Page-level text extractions
┄┄┄┄┄┄

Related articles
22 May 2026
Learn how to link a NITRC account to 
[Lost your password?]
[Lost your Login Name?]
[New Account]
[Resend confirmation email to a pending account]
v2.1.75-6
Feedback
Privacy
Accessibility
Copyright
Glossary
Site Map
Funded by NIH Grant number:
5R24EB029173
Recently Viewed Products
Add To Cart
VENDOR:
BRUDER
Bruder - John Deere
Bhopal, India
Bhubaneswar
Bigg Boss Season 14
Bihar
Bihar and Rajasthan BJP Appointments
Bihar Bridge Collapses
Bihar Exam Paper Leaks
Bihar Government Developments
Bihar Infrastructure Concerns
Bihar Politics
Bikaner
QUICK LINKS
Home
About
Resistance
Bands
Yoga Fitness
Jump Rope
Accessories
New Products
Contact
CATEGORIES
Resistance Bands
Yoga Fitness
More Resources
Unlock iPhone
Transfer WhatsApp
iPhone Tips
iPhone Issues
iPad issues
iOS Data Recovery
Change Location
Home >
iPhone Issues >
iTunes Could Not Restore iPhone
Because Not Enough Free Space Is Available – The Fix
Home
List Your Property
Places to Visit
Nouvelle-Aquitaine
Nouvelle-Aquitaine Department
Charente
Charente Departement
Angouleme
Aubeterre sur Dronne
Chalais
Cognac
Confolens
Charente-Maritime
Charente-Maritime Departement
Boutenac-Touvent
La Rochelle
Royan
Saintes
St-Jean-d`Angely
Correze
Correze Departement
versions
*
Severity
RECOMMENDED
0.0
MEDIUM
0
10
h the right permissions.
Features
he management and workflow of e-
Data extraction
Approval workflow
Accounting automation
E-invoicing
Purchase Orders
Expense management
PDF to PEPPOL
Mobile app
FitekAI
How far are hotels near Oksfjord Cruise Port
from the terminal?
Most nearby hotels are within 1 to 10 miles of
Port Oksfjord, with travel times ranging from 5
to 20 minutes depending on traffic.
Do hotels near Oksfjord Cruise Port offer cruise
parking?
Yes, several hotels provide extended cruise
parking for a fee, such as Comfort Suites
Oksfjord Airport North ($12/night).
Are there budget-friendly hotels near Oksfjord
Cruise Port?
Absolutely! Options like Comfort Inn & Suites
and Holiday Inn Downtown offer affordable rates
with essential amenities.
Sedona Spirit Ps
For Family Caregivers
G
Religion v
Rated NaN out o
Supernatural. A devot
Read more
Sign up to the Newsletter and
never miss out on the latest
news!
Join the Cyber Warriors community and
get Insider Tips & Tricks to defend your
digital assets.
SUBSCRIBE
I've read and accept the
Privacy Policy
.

┄┄┄┄┄┄

WHAT YOU HAVE TO DO | Each entry above needs to be duplicated verbatim.

OUTPUT FOR THIS TASK |
Related articles
22 May 2026
Learn how to link a NITRC account to 
[Lost your password?]
[Lost your Login Name?]
[New Account]
[Resend confirmation email to a pending account]
v2.1.75-6
Feedback
Privacy
Accessibility
Copyright
Glossary
Site Map
Funded by NIH Grant number:
5R24EB029173
Recently Viewed Products
Add To Cart
VENDOR:
BRUDER
Bruder - John Deere
Bhopal, India
Bhubaneswar
Bigg Boss Season 14
Bihar
Bihar and Rajasthan BJP Appointments
Bihar Bridge Collapses
Bihar Exam Paper Leaks
Bihar Government Developments
Bihar Infrastructure Concerns
Bihar Politics
Bikaner
QUICK LINKS
Home
About
Resistance
Bands
Yoga Fitness
Jump Rope
Accessories
New Products
Contact
CATEGORIES
Resistance Bands
Yoga Fitness
More Resources
Unlock iPhone
Transfer WhatsApp
iPhone Tips
iPhone Issues
iPad issues
iOS Data Recovery
Change Location
Home >
iPhone Issues >
iTunes Could Not Restore iPhone
Because Not Enough Free Space Is Available – The Fix
Home
List Your Property
Places to Visit
Nouvelle-Aquitaine
Nouvelle-Aquitaine Department
Charente
Charente Departement
Angouleme
Aubeterre sur Dronne
Chalais
Cognac
Confolens
Charente-Maritime
Charente-Maritime Departement
Boutenac-Touvent
La Rochelle
Royan
Saintes
St-Jean-d`Angely
Correze
Correze Departement
versions
*
Severity
RECOMMENDED
0.0
MEDIUM
0
10
h the right permissions.
Features
he management and workflow of e-
Data extraction
Approval workflow
Accounting automation
E-invoicing
Purchase Orders
Expense management
PDF to PEPPOL
Mobile app
FitekAI
How far are hotels near Oksfjord Cruise Port
from the terminal?
Most nearby hotels are within 1 to 10 miles of
Port Oksfjord, with travel times ranging from 5
to 20 minutes depending on traffic.
Do hotels near Oksfjord Cruise Port offer cruise
parking?
Yes, several hotels provide extended cruise
parking for a fee, such as Comfort Suites
Oksfjord Airport North ($12/night).
Are there budget-friendly hotels near Oksfjord
Cruise Port?
Absolutely! Options like Comfort Inn & Suites
and Holiday Inn Downtown offer affordable rates
with essential amenities.
Sedona Spirit Ps
For Family Caregivers
G
Religion v
Rated NaN out o
Supernatural. A devot
Read more
Sign up to the Newsletter and
never miss out on the latest
news!
Join the Cyber Warriors community and
get Insider Tips & Tricks to defend your
digital assets.
SUBSCRIBE
I've read and accept the
Privacy Policy
.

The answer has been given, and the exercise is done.